“For me, residential tower blocks are an enduring symbol of Hackney’s history and cultural diversity. Iconic structures such as the Trelawney and Dorset estates represent a brief era of hope, when – despite the crippling austerity of post-war Britain – successive governments made an imperfect but determined effort to address poor housing conditions, and more generally to shift society towards a more egalitarian and collective model.

I also personally feel that the brutal, utilitarian designs of these buildings paradoxically convey a sweeping sense of drama and romance, and so I decided to try to find a way to reflect them in my prints. I started by juxtaposing original shapes and colours, customizing them, and finalizing them with a digital twist. It was a truly fascinating undertaking to combine prints, drawings, and photographs to form something striking and original.

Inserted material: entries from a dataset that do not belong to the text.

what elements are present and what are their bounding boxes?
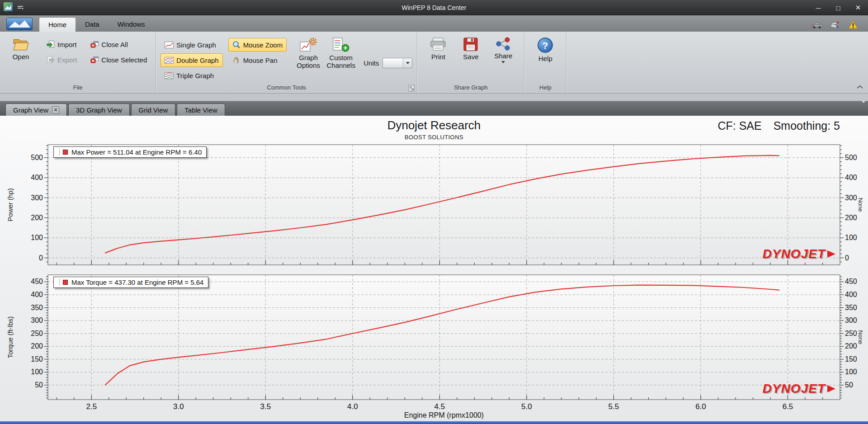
- svg-text:50: 50: [845, 381, 853, 389]
- maximize-button[interactable]: □: [828, 1, 848, 14]
- power-right-axis-label: None: [857, 198, 864, 212]
- torque-series-swatch-icon: [63, 280, 68, 285]
- graph-options-label: Graph Options: [294, 54, 322, 69]
- graph-options-icon: [300, 37, 317, 52]
- units-dropdown-arrow-icon[interactable]: [403, 58, 412, 68]
- collapse-ribbon-button[interactable]: [856, 83, 863, 91]
- svg-text:300: 300: [845, 316, 857, 324]
- window-title: WinPEP 8 Data Center: [0, 4, 868, 11]
- import-button[interactable]: Import: [42, 38, 81, 51]
- bottom-accent-bar: [0, 421, 868, 424]
- print-label: Print: [431, 53, 445, 61]
- svg-text:100: 100: [31, 234, 43, 241]
- share-button[interactable]: Share: [487, 34, 519, 63]
- svg-text:6.0: 6.0: [695, 402, 706, 411]
- units-dropdown[interactable]: [382, 58, 412, 68]
- svg-text:500: 500: [845, 154, 857, 161]
- tab-graph-view[interactable]: Graph View ✕: [5, 104, 67, 116]
- ribbon-group-help: ? Help Help: [524, 32, 566, 93]
- close-selected-icon: [90, 56, 99, 63]
- mouse-zoom-button[interactable]: Mouse Zoom: [228, 38, 287, 52]
- print-button[interactable]: Print: [422, 34, 454, 61]
- torque-chart-plot[interactable]: 5050100100150150200200250250300300350350…: [0, 272, 868, 421]
- common-tools-dialog-launcher[interactable]: [408, 85, 415, 91]
- svg-text:300: 300: [845, 194, 857, 202]
- save-button[interactable]: Save: [454, 34, 487, 61]
- tab-grid-view[interactable]: Grid View: [131, 104, 176, 116]
- legend-key-cell: [56, 278, 60, 286]
- titlebar: WinPEP 8 Data Center ─ □ ✕: [0, 0, 868, 15]
- chart-header: Dynojet Research BOOST SOLUTIONS CF: SAE…: [0, 116, 868, 141]
- power-legend-text: Max Power = 511.04 at Engine RPM = 6.40: [71, 148, 202, 156]
- close-button[interactable]: ✕: [848, 1, 868, 14]
- ribbon-lower-strip: [0, 94, 868, 101]
- dynojet-logo-text: DYNOJET: [763, 382, 826, 396]
- help-label: Help: [538, 55, 552, 62]
- power-legend[interactable]: Max Power = 511.04 at Engine RPM = 6.40: [53, 146, 207, 158]
- app-icon[interactable]: [4, 2, 13, 13]
- svg-text:5.5: 5.5: [609, 402, 619, 411]
- correction-factor-label: CF: SAESmoothing: 5: [717, 119, 840, 132]
- open-folder-icon: [13, 37, 29, 52]
- tab-table-view[interactable]: Table View: [177, 104, 225, 116]
- tab-table-view-label: Table View: [184, 106, 217, 114]
- close-tab-icon[interactable]: ✕: [52, 106, 59, 113]
- svg-text:100: 100: [845, 234, 857, 241]
- share-dropdown-arrow-icon[interactable]: [501, 61, 505, 63]
- svg-text:3.5: 3.5: [260, 402, 271, 411]
- svg-text:200: 200: [845, 342, 857, 350]
- minimize-button[interactable]: ─: [808, 1, 828, 14]
- graph-view-panel: Dynojet Research BOOST SOLUTIONS CF: SAE…: [0, 116, 868, 424]
- share-label: Share: [494, 52, 512, 60]
- custom-channels-label: Custom Channels: [326, 54, 356, 69]
- common-tools-group-label: Common Tools: [156, 83, 417, 93]
- graph-options-button[interactable]: Graph Options: [292, 34, 325, 69]
- triple-graph-button[interactable]: Triple Graph: [160, 69, 222, 82]
- svg-text:500: 500: [31, 154, 43, 161]
- quick-access-icon[interactable]: [17, 5, 24, 10]
- help-button[interactable]: ? Help: [529, 34, 561, 62]
- view-tab-strip: Graph View ✕ 3D Graph View Grid View Tab…: [0, 101, 868, 116]
- double-graph-icon: [165, 57, 174, 64]
- mouse-pan-button[interactable]: Mouse Pan: [228, 53, 287, 67]
- svg-text:?: ?: [542, 40, 548, 51]
- ribbon-group-share-graph: Print Save Share Share Graph: [417, 32, 524, 93]
- power-chart-plot[interactable]: 00100100200200300300400400500500: [0, 141, 868, 272]
- tab-overflow-icon[interactable]: [862, 103, 865, 111]
- units-label: Units: [363, 59, 379, 67]
- double-graph-button[interactable]: Double Graph: [160, 53, 222, 67]
- svg-text:150: 150: [845, 355, 857, 363]
- svg-text:250: 250: [845, 330, 857, 337]
- skins-icon[interactable]: [830, 21, 841, 29]
- ribbon-tab-row: Home Data Windows: [0, 15, 868, 32]
- save-label: Save: [463, 53, 478, 61]
- ribbon-tab-data[interactable]: Data: [76, 17, 108, 32]
- vehicle-icon[interactable]: [811, 21, 823, 28]
- application-menu-button[interactable]: [6, 18, 33, 30]
- alerts-icon[interactable]: [848, 20, 858, 29]
- svg-text:350: 350: [845, 304, 857, 311]
- save-icon: [463, 37, 478, 52]
- torque-legend[interactable]: Max Torque = 437.30 at Engine RPM = 5.64: [53, 277, 208, 288]
- double-graph-label: Double Graph: [176, 57, 218, 64]
- close-selected-button[interactable]: Close Selected: [86, 53, 151, 66]
- dynojet-logo-text: DYNOJET: [763, 247, 826, 261]
- single-graph-button[interactable]: Single Graph: [160, 38, 222, 52]
- tab-3d-graph-view-label: 3D Graph View: [76, 106, 122, 114]
- ribbon-tab-home[interactable]: Home: [39, 17, 76, 32]
- close-all-button[interactable]: Close All: [86, 38, 151, 51]
- svg-text:4.5: 4.5: [434, 402, 445, 411]
- custom-channels-button[interactable]: Custom Channels: [325, 34, 357, 69]
- close-selected-label: Close Selected: [101, 56, 147, 64]
- mouse-zoom-icon: [232, 41, 241, 49]
- help-group-label: Help: [524, 83, 566, 93]
- mouse-pan-label: Mouse Pan: [243, 57, 278, 64]
- power-series-swatch-icon: [63, 150, 68, 155]
- svg-text:200: 200: [31, 214, 43, 221]
- help-icon: ?: [537, 37, 553, 53]
- tab-3d-graph-view[interactable]: 3D Graph View: [68, 104, 129, 116]
- dynojet-logo: DYNOJET: [763, 247, 835, 261]
- open-button[interactable]: Open: [5, 34, 37, 61]
- ribbon-tab-windows[interactable]: Windows: [108, 17, 154, 32]
- export-button[interactable]: Export: [42, 53, 81, 66]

Once I had an idea of how to transfer my initial concepts onto fabric and paper, I became curious about the history and stories behind my chosen buildings; I am truly grateful for the amazing background research my architect friend Greta Jonsson has performed, using the Hackney Archive and other sources.

As a textile fashion designer, I always aim to create pieces that are beautiful to look at but also beautiful to wear. I therefore decided that the items I create should be a nexus of art, photography, and fashion, which is why I have designed a collection of scarves, wall hangings, and photography.
I hope that I have manged to capture some of the beautiful and positive elements of the Hackney we all love.”